Из самолета вынесли носилки, и я увидел лишь папины ступни. Лицо его было закрыто, да у меня и не было желания смотреть на него. Я хотел запомнить его живым, и именно таким он и остался в моей памяти...
...Мой отец любил женщин и пользовался у них успехом. И он, несомненно, изменял моей матери. Но я этого не знал. И когда я уже был женат, у отца закрутился роман с одной женщиной, которая была значительно моложе его. Услышав об этом от наших друзей, я, вступив в разговор, задал им кое-какие вопросы. Это дошло до отца, и он сказал мне: «Как ты мог поверить в такое? Ты же знаешь, как я отношусь к твоей матери! Как ты мог посметь обсуждать эти грязные слухи?» Я почувствовал себя очень виноватым перед отцом и даже попросил у него прощения. А немного позже произошло следующее. Один мой знакомый писал мне на Главпочтамт «до востребования». И однажды, когда я в очередной раз пошел туда за письмом, мне дали конверт, на котором значилось: «Познеру В.А.» — это инициалы моего отца — Владимира Александровича. Однако я взял письмо, увидев, что оно пришло от женщины из южного курортного города. А затем совершил то, чего делать нельзя: вскрыл конверт. Я бы никогда не решился на это, если бы не тот разговор с отцом, после которого я попросил у него прощения. Прочитав письмо, я понял, что женщина, приславшая его, была, конечно же, любовницей моего отца. Я сохранил это письмо, а через несколько дней пошел на Главпочтамт и получил еще одно письмо от нее. Я не собирался рассказывать об этом отцу, но мысленно все время произносил обращенные к нему монологи: «Как ты мог тогда так меня костерить? Лучше уж помалкивал бы...» Отец ничего не узнал об этих письмах, хотя, если бы не инфаркт, сваливший его с ног, я, быть может, когда-нибудь и признался бы ему во всем. Но я промолчал... Однако я уже не мог относиться к нему так, как прежде. Были и другие обстоятельства, из-за которых наши разногласия усилились. После Московского фестиваля молодежи и студентов я сказал отцу, что очень скучаю по Америке и хочу вернуться в Штаты. Он страшно взбеленился и пообещал мне, что, если я попытаюсь уехать, то с помощью КГБ добьется того, чтобы меня арестовали. Все это привело к тому, что в наших отношениях возникла враждебность, которая сохранялась почти до конца его жизни. Однако благодаря моей жене и тем разговорам, которые она вела с отцом, мы в последние четыре года его жизни все же снова с ним сблизились. По-моему, он понял, что был не прав, чувствовал себя виноватым и делал шаги к примирению. Ну а я, естественно, шел ему навстречу...

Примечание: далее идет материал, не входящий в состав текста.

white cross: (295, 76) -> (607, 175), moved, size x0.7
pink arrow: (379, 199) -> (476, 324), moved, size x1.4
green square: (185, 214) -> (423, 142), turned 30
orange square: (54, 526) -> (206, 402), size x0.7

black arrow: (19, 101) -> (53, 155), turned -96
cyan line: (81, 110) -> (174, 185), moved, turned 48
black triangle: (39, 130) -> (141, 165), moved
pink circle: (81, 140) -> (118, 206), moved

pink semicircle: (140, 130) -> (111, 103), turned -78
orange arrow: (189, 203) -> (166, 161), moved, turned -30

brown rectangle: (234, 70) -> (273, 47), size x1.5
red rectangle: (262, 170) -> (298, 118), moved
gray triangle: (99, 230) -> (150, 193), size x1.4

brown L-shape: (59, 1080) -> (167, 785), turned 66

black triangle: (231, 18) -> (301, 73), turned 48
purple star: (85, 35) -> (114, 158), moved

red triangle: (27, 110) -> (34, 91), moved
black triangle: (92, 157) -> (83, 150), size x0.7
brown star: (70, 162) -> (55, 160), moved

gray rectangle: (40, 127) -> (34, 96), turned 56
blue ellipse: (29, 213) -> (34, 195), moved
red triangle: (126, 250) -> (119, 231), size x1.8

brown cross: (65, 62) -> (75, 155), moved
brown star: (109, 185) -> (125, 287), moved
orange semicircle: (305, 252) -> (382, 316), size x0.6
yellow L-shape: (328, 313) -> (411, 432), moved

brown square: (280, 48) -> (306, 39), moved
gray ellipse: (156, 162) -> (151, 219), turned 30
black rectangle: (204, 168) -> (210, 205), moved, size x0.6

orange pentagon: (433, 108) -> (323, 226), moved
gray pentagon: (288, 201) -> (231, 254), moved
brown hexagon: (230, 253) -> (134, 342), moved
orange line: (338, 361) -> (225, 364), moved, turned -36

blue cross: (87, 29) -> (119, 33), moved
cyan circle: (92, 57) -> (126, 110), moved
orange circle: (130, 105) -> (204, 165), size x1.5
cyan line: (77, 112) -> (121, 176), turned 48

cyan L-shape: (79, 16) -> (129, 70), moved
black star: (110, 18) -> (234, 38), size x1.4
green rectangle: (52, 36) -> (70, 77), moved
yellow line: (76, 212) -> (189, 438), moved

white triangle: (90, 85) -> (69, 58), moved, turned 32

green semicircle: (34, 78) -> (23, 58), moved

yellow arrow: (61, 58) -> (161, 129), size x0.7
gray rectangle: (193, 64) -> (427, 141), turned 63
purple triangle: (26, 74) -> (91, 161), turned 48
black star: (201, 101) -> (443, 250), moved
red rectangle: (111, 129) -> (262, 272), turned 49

Когда же — после его смерти — я стал писать свою книгу «Прощание с иллюзиями», то, вспоминая прошлое и размышляя об отце, вдруг ощутил боль гораздо более сильную, чем тогда, когда он умер. Я вдруг почувствовал, как я люблю отца и как мне его недостает... Я тогда разрыдался, у меня началась истерика. Было очень острое чувство потери. Как же могло случиться, что столько лет были рядом и тем не менее все профукали... Почему только под конец его жизни у нас с ним стали восстанавливаться нормальные, близкие отношения? Как же можно было так все испортить?
Конечно, во всем этом я виню его. Он старше меня, он отец... И я ничего не могу простить ему, потому что люблю его.